O MXRF11 (MXRF11) confirmou a manutenção do rendimento de R$ 0,10 por cota para setembro de 2026. O pagamento ocorrerá em 15 de setembro de 2026 aos investidores com posição até o fim do pregão de 31 de agosto de 2026, data de corte. Com base na cotação de R$ 9,30, o valor corresponde a um dividend yield mensal estimado de 1,08%. Os rendimentos são isentos de Imposto de Renda para pessoas físicas, conforme as regras vigentes.

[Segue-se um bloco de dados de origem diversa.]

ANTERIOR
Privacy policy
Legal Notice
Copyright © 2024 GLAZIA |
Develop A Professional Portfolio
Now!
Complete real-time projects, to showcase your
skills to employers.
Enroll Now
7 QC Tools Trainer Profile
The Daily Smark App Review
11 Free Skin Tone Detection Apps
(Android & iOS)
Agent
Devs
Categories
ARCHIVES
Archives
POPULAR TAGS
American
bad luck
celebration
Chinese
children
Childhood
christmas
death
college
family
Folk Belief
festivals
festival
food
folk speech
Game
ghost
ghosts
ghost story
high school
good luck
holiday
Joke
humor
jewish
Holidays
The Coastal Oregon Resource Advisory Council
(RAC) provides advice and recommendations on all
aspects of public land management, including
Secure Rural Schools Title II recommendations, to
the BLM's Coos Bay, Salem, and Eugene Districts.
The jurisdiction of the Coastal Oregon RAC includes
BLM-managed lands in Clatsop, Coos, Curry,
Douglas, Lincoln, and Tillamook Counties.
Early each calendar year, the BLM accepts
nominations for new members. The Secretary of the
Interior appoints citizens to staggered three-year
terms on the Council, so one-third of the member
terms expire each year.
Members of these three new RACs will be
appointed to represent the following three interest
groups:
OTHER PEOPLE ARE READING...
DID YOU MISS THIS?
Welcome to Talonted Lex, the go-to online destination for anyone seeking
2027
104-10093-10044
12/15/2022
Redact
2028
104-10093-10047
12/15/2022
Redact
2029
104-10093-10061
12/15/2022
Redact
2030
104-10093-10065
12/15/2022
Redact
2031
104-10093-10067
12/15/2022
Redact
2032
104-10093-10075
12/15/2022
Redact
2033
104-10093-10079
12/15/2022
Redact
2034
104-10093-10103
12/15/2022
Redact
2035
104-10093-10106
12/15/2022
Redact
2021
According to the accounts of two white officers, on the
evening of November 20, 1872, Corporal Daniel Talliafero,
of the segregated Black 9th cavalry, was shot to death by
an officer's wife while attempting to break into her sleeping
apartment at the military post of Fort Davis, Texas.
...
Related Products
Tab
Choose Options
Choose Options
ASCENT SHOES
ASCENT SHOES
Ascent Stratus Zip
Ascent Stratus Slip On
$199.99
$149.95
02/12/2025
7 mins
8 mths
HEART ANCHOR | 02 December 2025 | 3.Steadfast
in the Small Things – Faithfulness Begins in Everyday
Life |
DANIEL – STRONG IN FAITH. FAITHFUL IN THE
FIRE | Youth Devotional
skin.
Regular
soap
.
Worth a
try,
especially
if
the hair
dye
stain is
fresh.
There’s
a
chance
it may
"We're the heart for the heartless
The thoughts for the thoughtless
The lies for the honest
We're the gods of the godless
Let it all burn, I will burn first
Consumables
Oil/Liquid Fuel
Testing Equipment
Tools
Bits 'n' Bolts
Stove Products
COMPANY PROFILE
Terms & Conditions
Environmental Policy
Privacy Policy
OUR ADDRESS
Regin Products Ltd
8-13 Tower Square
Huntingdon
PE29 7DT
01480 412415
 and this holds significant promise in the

- Rendimento: R$ 0,10 por cota, estável desde maio
- Data de corte: 31/08/2026; pagamento: 15/09/2026
- Preço de referência: R$ 9,30 por cota
- Yield mensal aproximado: 1,08%
- Isenção de IR para pessoas físicas, conforme legislação
- PL em junho: R$ 4,24 bilhões; VP: R$ 9,2293 por cota
- Base de cotistas em junho: 1.485.336 investidores
- Alocação em junho: CRIs 73,9%; FIIs 15,2%; permutas 9,1%; caixa 1,9%
Resultados e distribuição: impactos nos dividendos
Os dividendos do MXRF11 foram suportados pelos resultados apurados no relatório gerencial de junho. Na competência, a geração de caixa totalizou R$ 50,47 milhões, ou R$ 0,1097 por cota. Desse montante, R$ 41,52 milhões vieram do book de Certificados de Recebíveis Imobiliários (CRIs), R$ 5,98 milhões do book de fundos imobiliários e R$ 5,1 milhões do segmento de permutas.
O patrimônio líquido encerrou junho em R$ 4,24 bilhões, com valor patrimonial de R$ 9,2293 por cota. A reserva acumulada de correção monetária somou R$ 24,28 milhões, equivalente a R$ 0,052 por cota, indicando colchão financeiro para suavizar oscilações de indexadores.
A distribuição de R$ 0,10 paga em 14 de julho correspondeu a 86,87% do CDI líquido. Considerando gross-up de 15% (ajuste para comparação com indicador tributável), o equivalente foi de 102,20% do CDI. O CDI é a taxa referencial de juros usada como parâmetro para investimentos de renda fixa.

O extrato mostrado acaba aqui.